- _Brief_:
From the line that contains "ado de indivíduos que de forma organizada se" to the end of the entries, write out every line exactly, including both ends, and nothing more.

- _Source material_:
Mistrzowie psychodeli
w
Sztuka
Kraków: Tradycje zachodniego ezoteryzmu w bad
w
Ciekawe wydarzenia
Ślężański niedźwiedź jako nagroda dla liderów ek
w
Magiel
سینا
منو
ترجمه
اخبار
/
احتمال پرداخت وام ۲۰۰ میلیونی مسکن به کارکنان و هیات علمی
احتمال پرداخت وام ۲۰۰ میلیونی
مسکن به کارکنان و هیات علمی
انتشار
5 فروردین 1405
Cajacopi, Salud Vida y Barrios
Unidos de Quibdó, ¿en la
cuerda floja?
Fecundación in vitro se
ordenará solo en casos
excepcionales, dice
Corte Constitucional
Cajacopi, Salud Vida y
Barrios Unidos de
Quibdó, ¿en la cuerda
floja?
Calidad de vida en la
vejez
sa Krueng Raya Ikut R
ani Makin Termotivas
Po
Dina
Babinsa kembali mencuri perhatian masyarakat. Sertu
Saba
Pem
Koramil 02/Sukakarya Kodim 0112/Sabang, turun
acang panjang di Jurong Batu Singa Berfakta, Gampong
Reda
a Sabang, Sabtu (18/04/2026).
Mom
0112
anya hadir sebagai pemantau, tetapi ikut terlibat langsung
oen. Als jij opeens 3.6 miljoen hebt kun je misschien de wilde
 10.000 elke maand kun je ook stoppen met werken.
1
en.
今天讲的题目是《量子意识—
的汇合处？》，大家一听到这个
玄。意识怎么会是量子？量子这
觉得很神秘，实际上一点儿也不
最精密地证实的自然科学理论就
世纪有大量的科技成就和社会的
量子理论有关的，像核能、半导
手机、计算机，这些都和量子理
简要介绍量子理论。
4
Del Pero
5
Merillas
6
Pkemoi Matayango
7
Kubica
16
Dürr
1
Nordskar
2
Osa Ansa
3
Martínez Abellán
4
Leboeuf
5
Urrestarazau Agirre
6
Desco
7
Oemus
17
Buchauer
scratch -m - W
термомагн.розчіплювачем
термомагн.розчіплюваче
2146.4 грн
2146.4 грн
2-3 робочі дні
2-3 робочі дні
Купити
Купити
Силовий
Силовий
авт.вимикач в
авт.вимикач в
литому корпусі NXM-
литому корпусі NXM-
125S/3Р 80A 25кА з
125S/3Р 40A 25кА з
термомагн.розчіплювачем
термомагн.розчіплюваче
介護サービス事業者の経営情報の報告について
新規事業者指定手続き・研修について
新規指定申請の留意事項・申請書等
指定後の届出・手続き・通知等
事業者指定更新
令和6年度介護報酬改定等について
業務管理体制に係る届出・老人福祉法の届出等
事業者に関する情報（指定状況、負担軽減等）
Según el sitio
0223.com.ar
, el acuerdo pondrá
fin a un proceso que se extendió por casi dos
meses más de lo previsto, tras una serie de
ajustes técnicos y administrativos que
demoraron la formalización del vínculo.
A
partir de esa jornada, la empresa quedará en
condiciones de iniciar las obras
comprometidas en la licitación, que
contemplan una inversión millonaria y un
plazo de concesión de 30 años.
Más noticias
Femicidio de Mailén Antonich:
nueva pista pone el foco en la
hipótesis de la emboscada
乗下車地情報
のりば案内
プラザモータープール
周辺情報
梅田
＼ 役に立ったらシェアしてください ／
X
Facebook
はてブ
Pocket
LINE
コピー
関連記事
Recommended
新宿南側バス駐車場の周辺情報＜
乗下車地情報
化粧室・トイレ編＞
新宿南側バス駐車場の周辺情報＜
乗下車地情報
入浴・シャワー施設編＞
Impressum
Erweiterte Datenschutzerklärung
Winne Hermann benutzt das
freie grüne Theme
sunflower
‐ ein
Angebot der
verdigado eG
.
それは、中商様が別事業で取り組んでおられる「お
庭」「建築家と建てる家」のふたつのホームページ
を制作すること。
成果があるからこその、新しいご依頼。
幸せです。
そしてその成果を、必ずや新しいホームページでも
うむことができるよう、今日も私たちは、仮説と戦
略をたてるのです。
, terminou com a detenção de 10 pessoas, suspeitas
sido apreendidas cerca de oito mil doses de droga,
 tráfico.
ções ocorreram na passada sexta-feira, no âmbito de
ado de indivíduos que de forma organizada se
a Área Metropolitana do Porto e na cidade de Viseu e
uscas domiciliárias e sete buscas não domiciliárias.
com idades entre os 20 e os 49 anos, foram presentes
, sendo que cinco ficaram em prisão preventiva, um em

- _Exercise response_:
ado de indivíduos que de forma organizada se
a Área Metropolitana do Porto e na cidade de Viseu e
uscas domiciliárias e sete buscas não domiciliárias.
com idades entre os 20 e os 49 anos, foram presentes
, sendo que cinco ficaram em prisão preventiva, um em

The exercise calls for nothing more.